2024 Nyeri school fire
- Date: 5 September 2024
- Time: 2AM local time (11PM UK time)
- Location: Belle Vue, Nyeri County, Kenya;
- Deaths: 21

= Hillside Endarasha school fire =

School fire in Kenya

Early in the morning of 5 September 2024, a fire broke out in a dormitory of Hillside Endarasha Academy, a school in Belle Vue, Nyeri County, Kenya, killing 21 students.

==Reactions==
Following the fire, reports emerged of the dormitory having been overcrowded, and the National Gender and Equality Commission called for an inquiry into the circumstances surrounding the fire. A number of Kenyan boarding schools had had fire incidents in the years prior to the Nyeri fire, the most serious one killing 67 students in a dormitory in 2021, and Education cabinet secretary Julius Ogamba released a statement saying that regulations concerning fire safety needed to be reviewed.
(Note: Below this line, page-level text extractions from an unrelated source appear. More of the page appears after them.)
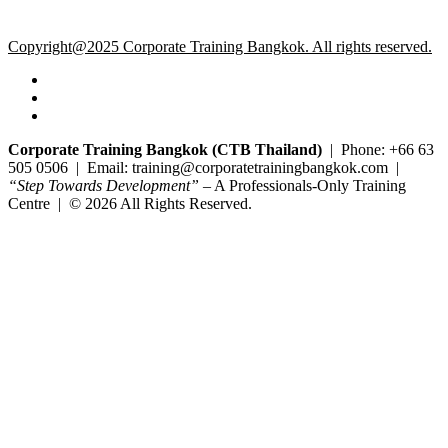
Copyright@2025 Corporate Training Bangkok. All rights reserved.
Corporate Training Bangkok (CTB Thailand)
| Phone: +66 63
505 0506 | Email: training@corporatetrainingbangkok.com |
“Step Towards Development”
– A Professionals-Only Training
Centre | © 2026 All Rights Reserved.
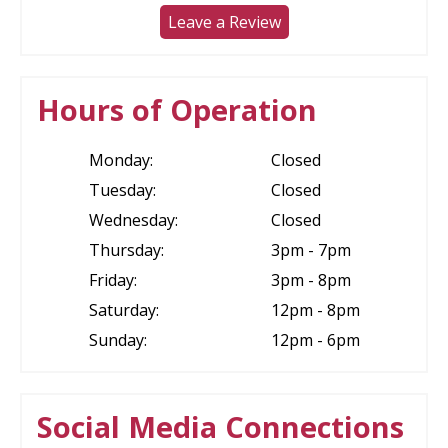
Leave a Review
Hours of Operation
Monday:
Closed
Tuesday:
Closed
Wednesday:
Closed
Thursday:
3pm - 7pm
Friday:
3pm - 8pm
Saturday:
12pm - 8pm
Sunday:
12pm - 6pm
Social Media Connections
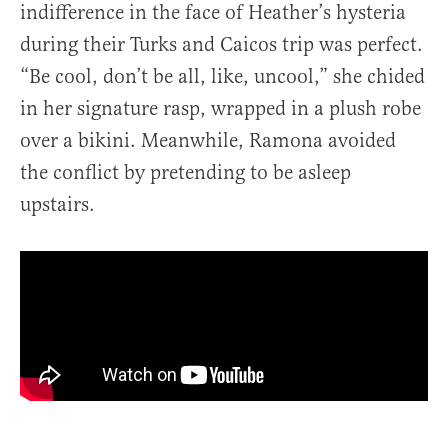
indifference in the face of Heather’s hysteria
during their Turks and Caicos trip was perfect.
“Be cool, don’t be all, like, uncool,” she chided
in her signature rasp, wrapped in a plush robe
over a bikini. Meanwhile, Ramona avoided
the conflict by pretending to be asleep
upstairs.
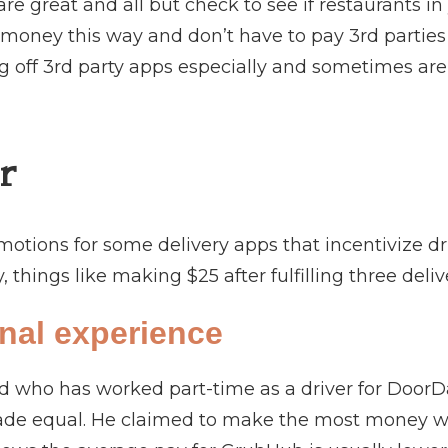
re great and all but check to see if restaurants in
oney this way and don’t have to pay 3rd parties 
g off 3rd party apps especially and sometimes are 
r
motions for some delivery apps that incentivize dri
, things like making $25 after fulfilling three deli
nal experience
nd who has worked part-time as a driver for DoorDa
ade equal. He claimed to make the most money wor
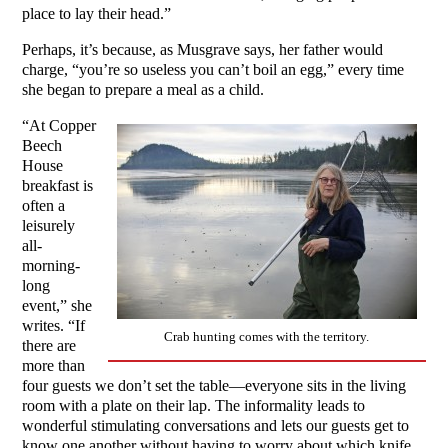
place to lay their head.”
Perhaps, it’s because, as Musgrave says, her father would
charge, “you’re so useless you can’t boil an egg,” every time
she began to prepare a meal as a child.
“At Copper
Beech
House
breakfast is
often a
leisurely
all-
morning-
long
event,” she
writes. “If
Crab hunting comes with the territory.
there are
more than
four guests we don’t set the table—everyone sits in the living
room with a plate on their lap. The informality leads to
wonderful stimulating conversations and lets our guests get to
know one another without having to worry about which knife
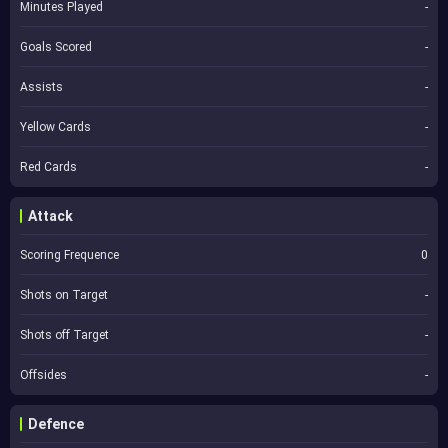
Minutes Played
-
Goals Scored
-
Assists
-
Yellow Cards
-
Red Cards
-
Attack
Scoring Frequence
0
Shots on Target
-
Shots off Target
-
Offsides
-
Defence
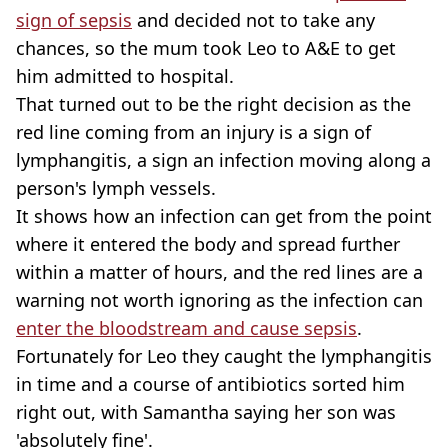
sign of sepsis
and decided not to take any
chances, so the mum took Leo to A&E to get
him admitted to hospital.
That turned out to be the right decision as the
red line coming from an injury is a sign of
lymphangitis, a sign an infection moving along a
person's lymph vessels.
It shows how an infection can get from the point
where it entered the body and spread further
within a matter of hours, and the red lines are a
warning not worth ignoring as the infection can
enter the bloodstream and cause sepsis
.
Fortunately for Leo they caught the lymphangitis
in time and a course of antibiotics sorted him
right out, with Samantha saying her son was
'absolutely fine'.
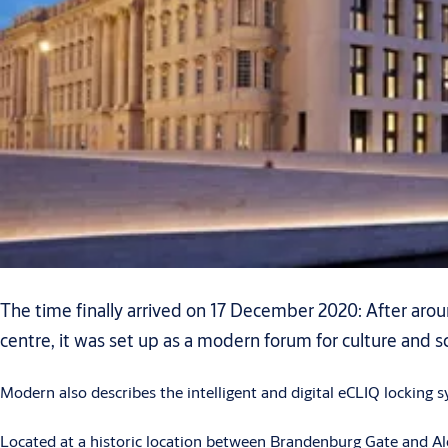
The time finally arrived on 17 December 2020: After around
centre, it was set up as a modern forum for culture and s
Modern also describes the intelligent and digital eCLIQ locking 
Located at a historic location between Brandenburg Gate and Al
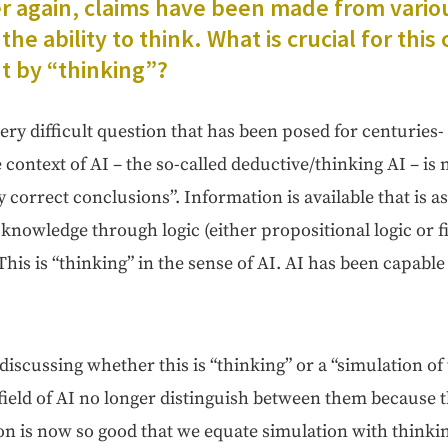
 again, claims have been made from var­i­o
the abil­i­ty to think. What is cru­cial for this 
t by “think­ing”?
ery dif­fi­cult ques­tion that has been posed for cen­turies- i
e con­text of AI – the so-called deductive/thinking AI – is
­ly cor­rect con­clu­sions”. Infor­ma­tion is avail­able that i
nowl­edge through log­ic (either propo­si­tion­al log­ic or 
. This is “think­ing” in the sense of AI. AI has been capa­ble
s­cussing whether this is “think­ing” or a “sim­u­la­tion of
field of AI no longer dis­tin­guish between them because the 
ion is now so good that we equate sim­u­la­tion with thinki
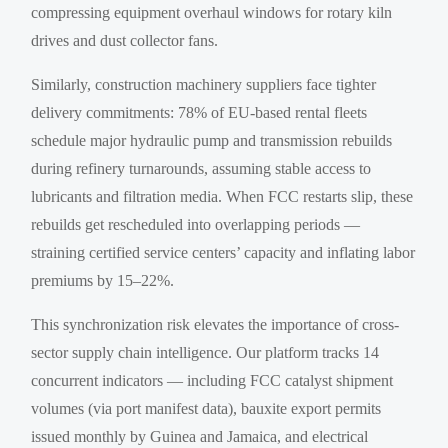
compressing equipment overhaul windows for rotary kiln
drives and dust collector fans.
Similarly, construction machinery suppliers face tighter
delivery commitments: 78% of EU-based rental fleets
schedule major hydraulic pump and transmission rebuilds
during refinery turnarounds, assuming stable access to
lubricants and filtration media. When FCC restarts slip, these
rebuilds get rescheduled into overlapping periods —
straining certified service centers’ capacity and inflating labor
premiums by 15–22%.
This synchronization risk elevates the importance of cross-
sector supply chain intelligence. Our platform tracks 14
concurrent indicators — including FCC catalyst shipment
volumes (via port manifest data), bauxite export permits
issued monthly by Guinea and Jamaica, and electrical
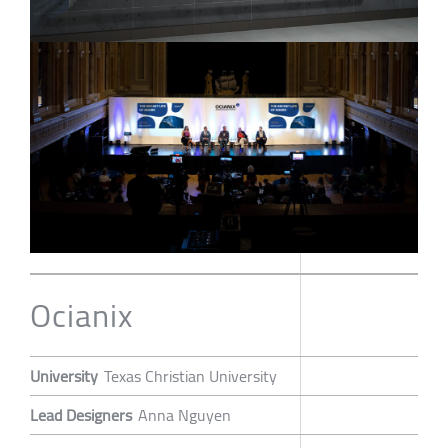
Ocianix
University
Texas Christian University
Lead Designers
Anna Nguyen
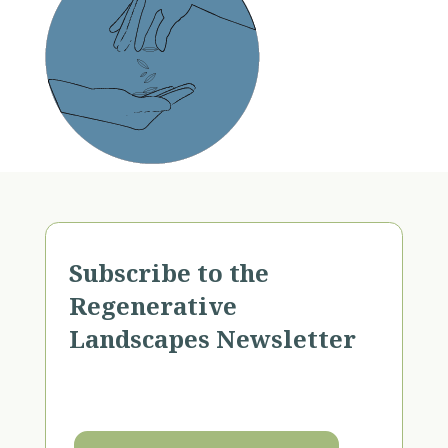
Subscribe to the
Regenerative
Landscapes Newsletter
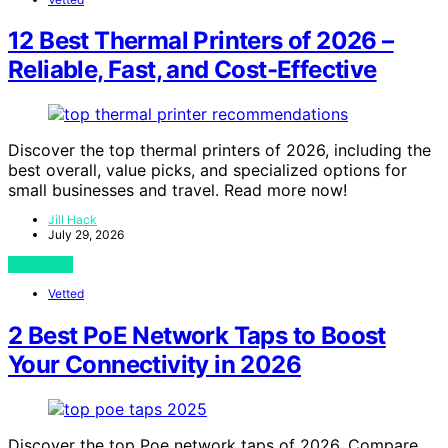
12 Best Thermal Printers of 2026 –
Reliable, Fast, and Cost-Effective
Discover the top thermal printers of 2026, including the
best overall, value picks, and specialized options for
small businesses and travel. Read more now!
Jill Hack
July 29, 2026
View Post
Vetted
2 Best PoE Network Taps to Boost
Your Connectivity in 2026
Discover the top Poe network taps of 2026. Compare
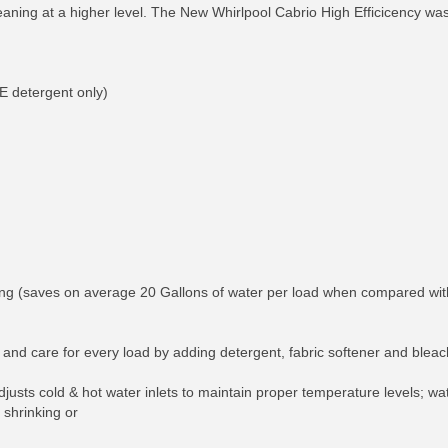
 cleaning at a higher level. The New Whirlpool Cabrio High Efficicency w
E detergent only)
 (saves on average 20 Gallons of water per load when compared with t
and care for every load by adding detergent, fabric softener and bleach 
ts cold & hot water inlets to maintain proper temperature levels; wate
 shrinking or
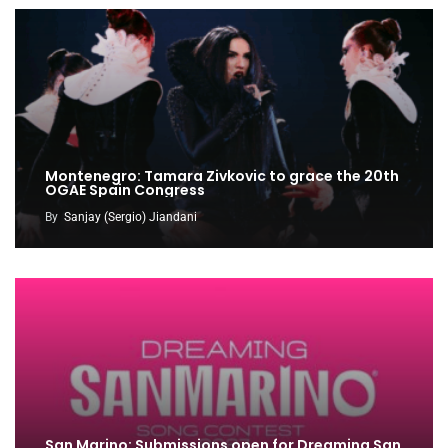
Montenegro: Tamara Zivkovic to grace the 20th
OGAE Spain Congress
By
Sanjay (Sergio) Jiandani
San Marino: Submissions open for Dreaming San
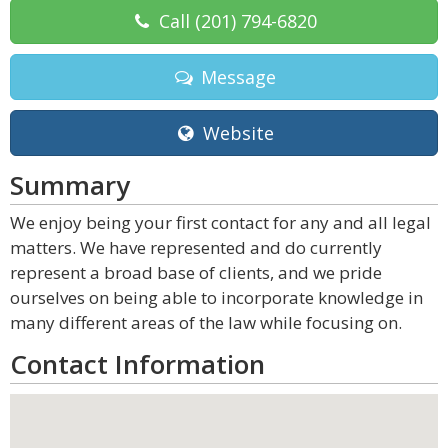
Call
(201) 794-6820
Message
Website
Summary
We enjoy being your first contact for any and all legal
matters. We have represented and do currently
represent a broad base of clients, and we pride
ourselves on being able to incorporate knowledge in
many different areas of the law while focusing on.
Contact Information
President William Ruto declared 3 days of mourning and ordered an investigation into the fire. In Vatican City Pope Francis sent condolences to the victims' families.

==Aftermath==
The government announced that Hillside Endarasha Academy would reopen on 9 October, less than 5 weeks after the fire, but on 12 October, a court order forced the school to close its boarding facilities again, due to concerns for the safety and health of the students. During a court hearing in December, the owners stated that the school would reopen as a day school.